Pandas PERF: pandas read html code is taking too long

Pandas version checks

[X] I have checked that this issue has not already been reported.
[X] I have confirmed this issue exists on the latest version of pandas.
[X] I have confirmed this issue exists on the main branch of pandas.

Reproducible Example

import time
import pandas as pd

html_str = '''
<table>
  <tr>
    <th>Codes</th>
  </tr>
  <tr>
    <td>41651,65125,17328,02872,49459,79208,38630,24723,13276,29613,55978,68885,73452,ABCDE</td>
  </tr>
</table>
'''

print(f'\nNote: This takes over 500 seconds to complete loading !!')

start_time = time.time()
df1 = pd.read_html(html_str)[0]
end_time = time.time()

print(f'\nData: {df1}')
print(f'\nDuration : {int(end_time-start_time)} seconds')

Installed Versions

INSTALLED VERSIONS ------------------ commit : 478d340667831908b5b4bf09a2787a11a14560c9 python : 3.10.10.final.0 python-bits : 64 OS : Windows OS-release : 10 Version : 10.0.22624 machine : AMD64 processor : AMD64 Family 23 Model 104 Stepping 1, AuthenticAMD byteorder : little LC_ALL : None LANG : None LOCALE : English_India.1252 pandas : 2.0.0 numpy : 1.24.2 pytz : 2022.7.1 dateutil : 2.8.2 setuptools : 65.5.1 pip : 22.3.1 Cython : None pytest : None hypothesis : None sphinx : None blosc : None feather : None xlsxwriter : 3.0.7 lxml.etree : 4.9.2 html5lib : 1.1 pymysql : None psycopg2 : None jinja2 : None IPython : None pandas_datareader: None bs4 : 4.12.2 bottleneck : None brotli : None fastparquet : None fsspec : None gcsfs : None matplotlib : None numba : None numexpr : None odfpy : None openpyxl : 3.0.10 pandas_gbq : None pyarrow : None pyreadstat : None pyxlsb : None s3fs : None scipy : None snappy : None sqlalchemy : None tables : None tabulate : None xarray : None xlrd : None zstandard : None tzdata : 2023.3 qtpy : None pyqt5 : None

Prior Performance

No response

Comment From: VivaSrini

I also tried with converters and flavor options, but it still takes the same duration:

    df1 = pd.read_html(html_str, converters={0: str}, flavor='html5lib')[0]

Comment From: ErdiTk

After running snakeviz on your code I see the following: Screenshot from 2023-04-13 22-19-07

Then by debugging the code bottleneck appears on the call of:

self.num.search(x.strip())

in line 893 of the file python_parser.py. To be fair I don't really know why the call takes so long, and it's only for the search in the following line of your text:

   <td>41651,65125,17328,02872,49459,79208,38630,24723,13276,29613,55978,68885,73452,ABCDE</td>

However I tried to debug it by using of the regex module instead of re and the search function was completed immediately. Might be a possible solution, but I think it requires an extensive update of the __init__ method of PythonParser.

Comment From: asishm

This is the regex being used i.e. self.num = re.compile('^[\\-\\+]?([0-9]+,|[0-9])*(\\.[0-9]*)?([0-9]?(E|e)\\-?[0-9]+)?$')

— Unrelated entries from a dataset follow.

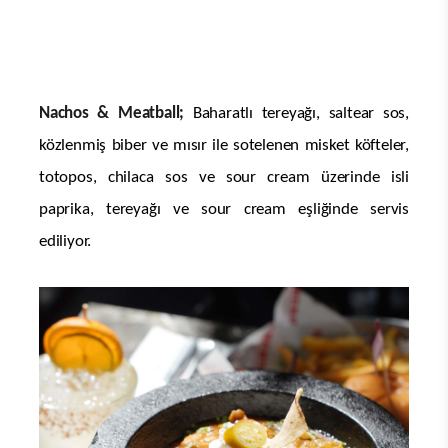
Nachos & Meatball;
Baharatlı tereyağı, saltear sos,
közlenmiş biber ve mısır ile sotelenen misket köfteler,
totopos, chilaca sos ve sour cream üzerinde isli
paprika, tereyağı ve sour cream eşliğinde servis
ediliyor.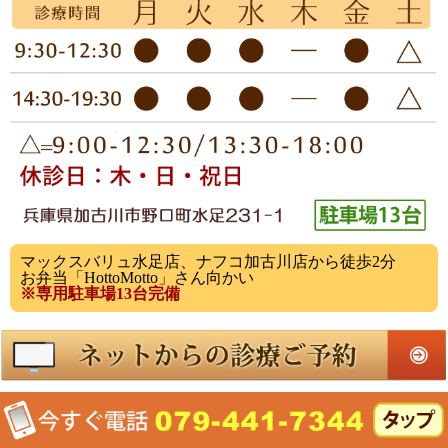
マックスバリュ水足店、ナフコ加古川店から徒歩2分
お弁当「HottoMotto」さん向かい
※専用駐車場13台完備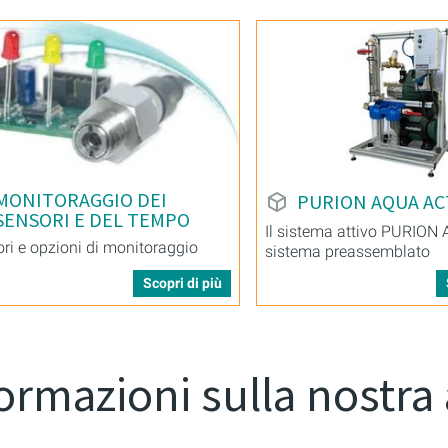
MONITORAGGIO DEI
PURION AQUA AC
SENSORI E DEL TEMPO
Il sistema attivo PURION
ri e opzioni di monitoraggio
sistema preassemblato
Scopri di più
ormazioni sulla nostra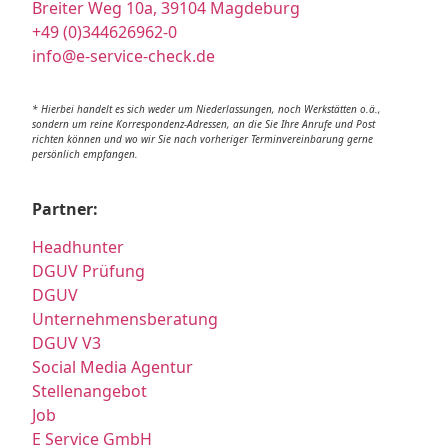
Breiter Weg 10a, 39104 Magdeburg
+49 (0)344626962-0
info@e-service-check.de
* Hierbei handelt es sich weder um Niederlassungen, noch Werkstätten o.ä.,
sondern um reine Korrespondenz-Adressen, an die Sie Ihre Anrufe und Post
richten können und wo wir Sie nach vorheriger Terminvereinbarung gerne
persönlich empfangen.
Partner:
Headhunter
DGUV Prüfung
DGUV
Unternehmensberatung
DGUV V3
Social Media Agentur
Stellenangebot
Job
E Service GmbH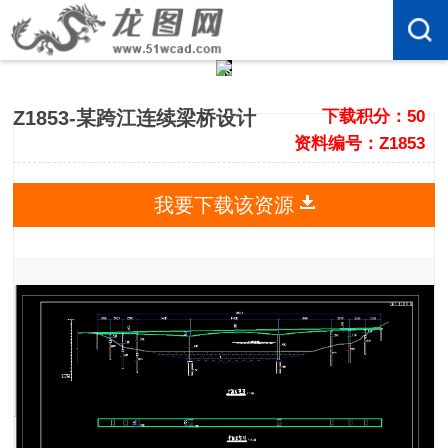
Z1853-某跨江连续梁桥设计
下载积分：50
资料编号：Z1853
我要下载该资源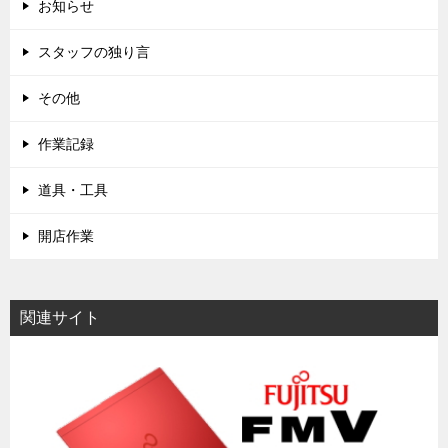
お知らせ
スタッフの独り言
その他
作業記録
道具・工具
開店作業
関連サイト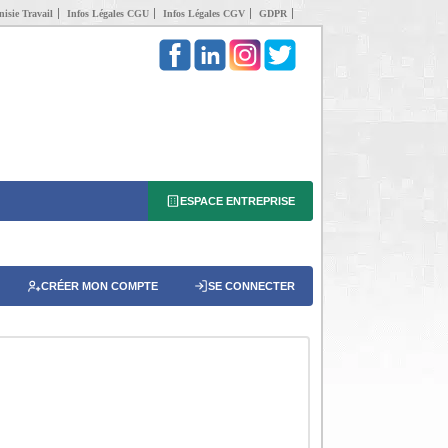
isie Travail
Infos Légales CGU
Infos Légales CGV
GDPR
ESPACE ENTREPRISE
CRÉER MON COMPTE
SE CONNECTER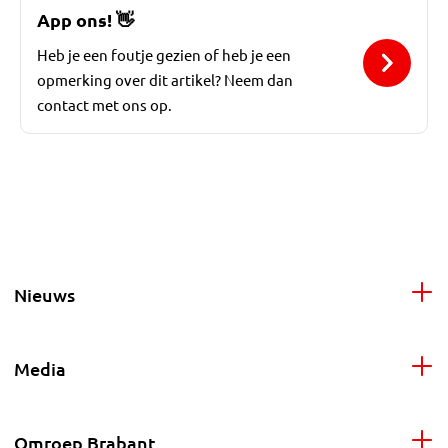
App ons!
👋
Heb je een foutje gezien of heb je een
opmerking over dit artikel? Neem dan
contact met ons op.
Nieuws
Media
Omroep Brabant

running it on regex101.com (https://regex101.com/r/Xup3Or/1) gives the following message

Catastrophic backtracking has been detected and the execution of your expression has been halted. To find out more and what this is, please read the following article: Runaway Regular Expressions

Comment From: Sjlver

If I understand correctly, the intent of that regex is to look for numbers, with optional , separators.

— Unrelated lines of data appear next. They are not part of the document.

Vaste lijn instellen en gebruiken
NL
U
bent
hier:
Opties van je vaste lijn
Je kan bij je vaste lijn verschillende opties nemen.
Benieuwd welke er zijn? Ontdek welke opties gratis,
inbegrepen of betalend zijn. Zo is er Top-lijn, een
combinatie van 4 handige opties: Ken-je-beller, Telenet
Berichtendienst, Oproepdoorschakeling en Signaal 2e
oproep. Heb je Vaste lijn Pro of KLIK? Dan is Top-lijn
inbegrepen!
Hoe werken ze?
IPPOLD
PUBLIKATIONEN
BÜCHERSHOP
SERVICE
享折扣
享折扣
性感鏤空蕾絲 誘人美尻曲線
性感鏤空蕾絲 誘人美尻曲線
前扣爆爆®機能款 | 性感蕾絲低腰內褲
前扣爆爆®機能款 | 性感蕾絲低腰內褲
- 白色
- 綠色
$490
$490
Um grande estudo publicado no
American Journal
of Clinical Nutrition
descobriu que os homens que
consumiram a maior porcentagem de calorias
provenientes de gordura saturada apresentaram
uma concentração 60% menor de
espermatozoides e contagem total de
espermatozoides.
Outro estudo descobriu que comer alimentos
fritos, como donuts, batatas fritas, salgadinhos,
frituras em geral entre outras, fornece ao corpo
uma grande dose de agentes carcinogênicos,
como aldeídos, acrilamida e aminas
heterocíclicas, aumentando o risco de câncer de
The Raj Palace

This should achieve the same effect with less backtracking:

self.num = re.compile(
  r'^[\-\+]?'                # Optional: Initial sign
  + r'([0-9]+(?:,[0-9]+)*)'  # Digits. Optionally followed by groups of digits with comma separator
  + r'(\.[0-9]*)?'           # Optional: period, followed by digits
  + r'((E|e)\-?[0-9]+)?$'    # Optional: exponent
)

Note that the original had an optional digit before the exponent. This would never match, as far as I can tell.